I haven’t said much about this article in Science, Ancient DNA Links Native Americans With Europe, because it would be an understatement to say I’m digesting it. I would offer up a caution that using terms like “Europeans” and “East Asians” for populations which flourished ~25,000 years ago might be misleading. We are used to thinking of genetic distance in terms of space, but time is also a dimension to consider. Populations even without admixture or gene flow will have drifted in allele frequencies over so many generations.
But I have to admit that it seems more and more likely that most extant modern populations are combinations of lineages which diverged very early after the “Out of Africa” migration. We see this clearly with South Asians, and now Europeans and Native Americans. The Reich lab has also found evidence of admixture in in Australians. The closer we look, the more amalgamation we see between disparate lineages. Using the elements of the present to reconstruct the patterns of the past is going to be a more daunting task than most would have guessed.

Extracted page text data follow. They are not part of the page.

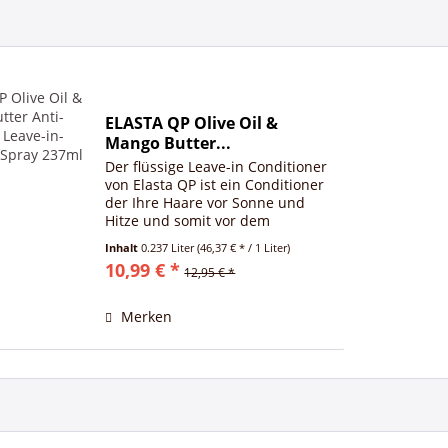
ELASTA QP Olive Oil &
Mango Butter...
Der flüssige Leave-in Conditioner
von Elasta QP ist ein Conditioner
der Ihre Haare vor Sonne und
Hitze und somit vor dem
Austrocken schürtzt. Er enthält
Inhalt
0.237 Liter
(46,37 € * / 1 Liter)
Nährstoffe und Inhltstoffe, die
10,99 € *
12,95 € *
Ihren Haare Kraft geben und
Feuchtigkeit spenden....
Merken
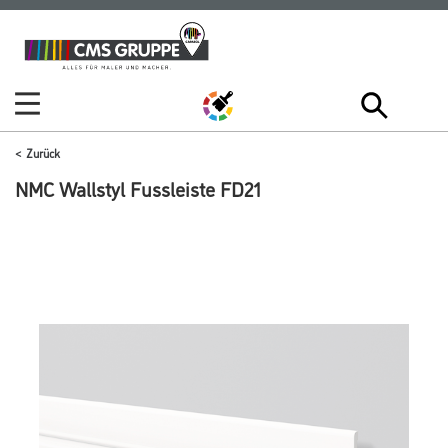
Zum
Zum
Inhalt
Navigationsmenü
springen
springen
Zurück
NMC Wallstyl Fussleiste FD21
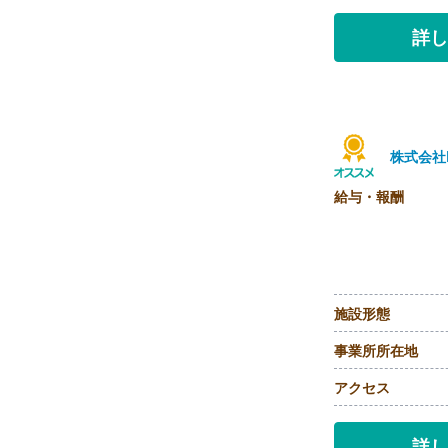
詳し
株式会社
給与・報酬
施設形態
事業所所在地
アクセス
詳し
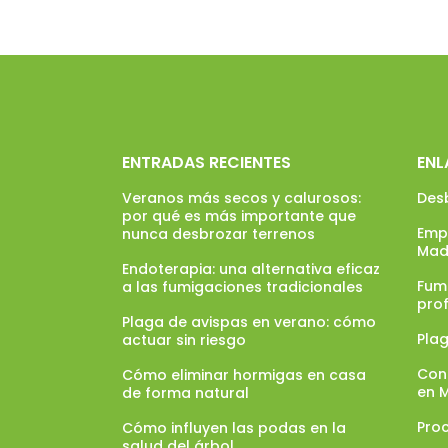
ENTRADAS RECIENTES
ENL
Veranos más secos y calurosos:
Des
por qué es más importante que
Emp
nunca desbrozar terrenos
Mad
Endoterapia: una alternativa eficaz
Fumi
a las fumigaciones tradicionales
pro
Plaga de avispas en verano: cómo
Pla
actuar sin riesgo
Con
Cómo eliminar hormigas en casa
en 
de forma natural
Proc
Cómo influyen las podas en la
salud del árbol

One of the peculiarities of human historical genetics is that people can simultaneously accept the existence of aggressive polygynous males such as Genghis Khan, and promiscuous females who give rise to the idea that 1 out of 10 children have an incorrect assigned paternity. I’ve mentioned the cuckoldry myth before. It is a common evolutionary myth; I’ve heard many biologists quote the 1 out of 10 number, and have often made myself obnoxious by pointing to the contradictory literature in this area. This isn’t to say that cuckoldry doesn’t exist. There’s certainly an evolutionary reason so many males engage in “mate guarding.” But you don’t need a high frequency of a trait to allow it to be selectively constrained. If it’s deleterious, then it will be driven down in frequency rather quickly. Whenever you get outbreaks of males who are sanguine about providing resources for offspring who are not their biological issue, natural selection will kick in and guarantee that this generous spirit toward their cheating partners and the delinquent cads does not persist.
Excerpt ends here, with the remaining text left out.